Mean and standard deviation of the MAE and RMSE for the PD, T1, and T2 map reconstructions are given in Table 1. The proposed method outperforms the other methods for most brain tissues and maps. Reconstructed maps of a mid-brain slice are shown in Fig. 3. Qualitatively, our maps show a good reconstruction with visible brain structures like the ventricles. It is noticeable that our spatiotemporal approach yields a less noisy reconstruction than the fingerprint-wise approach of Cohen et al. [3] (similar noisy reconstructions were obtained for Hoppe et al. [5] but not reported in Fig. 3). The dictionary-based approach [4] yields a qualitatively coarser reconstruction than our method. Overall, large reconstruction errors are mainly present at the skull, meninges, ventricles as well as at the boundary of the brain mask (rightmost column in Fig. 3), which could be consistently observed for all methods.

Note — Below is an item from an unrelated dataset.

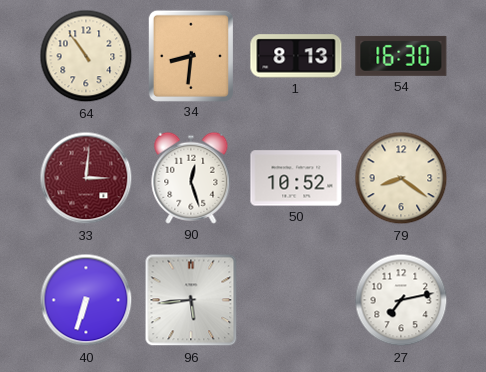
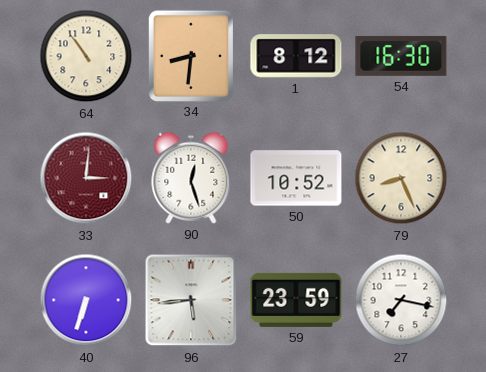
1: 8:13 -> 8:12
79: 8:21 -> 8:26
59: none -> 23:59
27: 7:13 -> 7:17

Table 1. Mean absolute error (MAE) and root mean square error (RMSE) for the PD, T1, and T2 map reconstructions separated by the brain tissues white matter (WM), gray matter (GM), and cerebrospinal fluid (CSF).
Fig. 3.
figure 3

Exemplary map reconstructions of one axial brain slice. The rows represent the three maps PD, T1, and T2. The columns represent from left to right: the ground truth map, results of Cohen et al. [3], Gómez et al. [4], and our proposed method. The rightmost column shows the difference \(\hat{Q} - Q\) between our estimated map \(\hat{Q}\) and the ground truth map Q.

4 Discussion and Conclusion

We presented a deep learning-based, dictionary-free approach to reconstruct parametric maps from MRF images that exploits the spatiotemporal relationship between neighboring fingerprints. The approach is designed as CNN that yields a reconstruction of parametric maps in a more accurate way than previously proposed dictionary-free methods and competes with a dictionary-based method.

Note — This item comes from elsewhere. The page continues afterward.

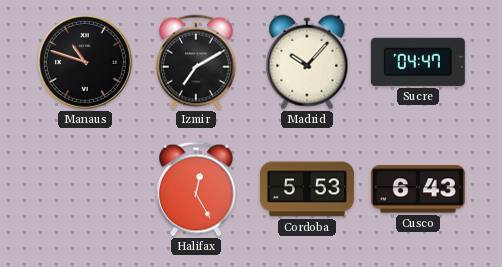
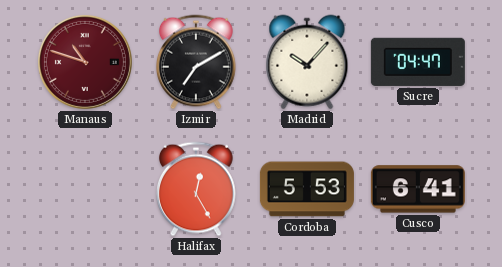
Manaus dial: black -> burgundy
Cusco: 6:43 -> 6:41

In general, the results show that a spatiotemporal reconstruction is favorable to a fingerprint-wise reconstruction for almost all brain tissues and parametric maps (Table 1). Out of the three brain tissues, the GM yielded the most inconsistent results among the different methods. We think that this might arise due to partial volume effects at the interface to WM and CSF. A spatial analysis reveals high reconstruction errors in the skull, meningeal layers, and ventricles for all methods (rightmost column in Fig. 3). These reconstruction errors could origin from a partial volume effect or an apparent lack of training examples. Reconstruction artifacts are only present in the method of Gómez et al. [4], confirming the findings of [8]. In regards to the computational costs, all deep learning-based approaches yield reconstructed maps within few seconds. Conversely, the dictionary-based approach is computationally intensive, with calculations in the order of several minutes per reconstruction. For clinically used MRF reconstruction, we therefore think that machine learning-based approaches are favorable to dictionary-based approaches in the long term.

Our study design included parametric maps acquired trough MR parameter mapping as ground truth. The reconstruction errors of all methods are large compared to the errors reported in the studies of the baselines [3,4,5]. Such large errors are especially surprising for the dictionary-based method, which can be interpreted as a k-nearest neighbor search. Unfortunately, all baselines compared their performance with a ground truth obtained by dictionary matching as proposed in the original MRF paper [6]. Therefore, the methods resembled the dictionary matching instead of learning the underlying relation between fingerprints and NMR maps. We think that a comparison to acquired NMR maps is ultimately more meaningful than a comparison with maps reconstructed from simulated dictionaries. Our results suggest that the direct learning of fingerprints to acquired NMR maps is possible, although additional investigations and work are needed to lower the reconstruction errors.

In conclusion, we demonstrated that a spatiotemporal MRF reconstruction is favorable to a fingerprint-wise MRF reconstruction designed within a CNN by achieving quantitatively and qualitatively better parametric map reconstructions.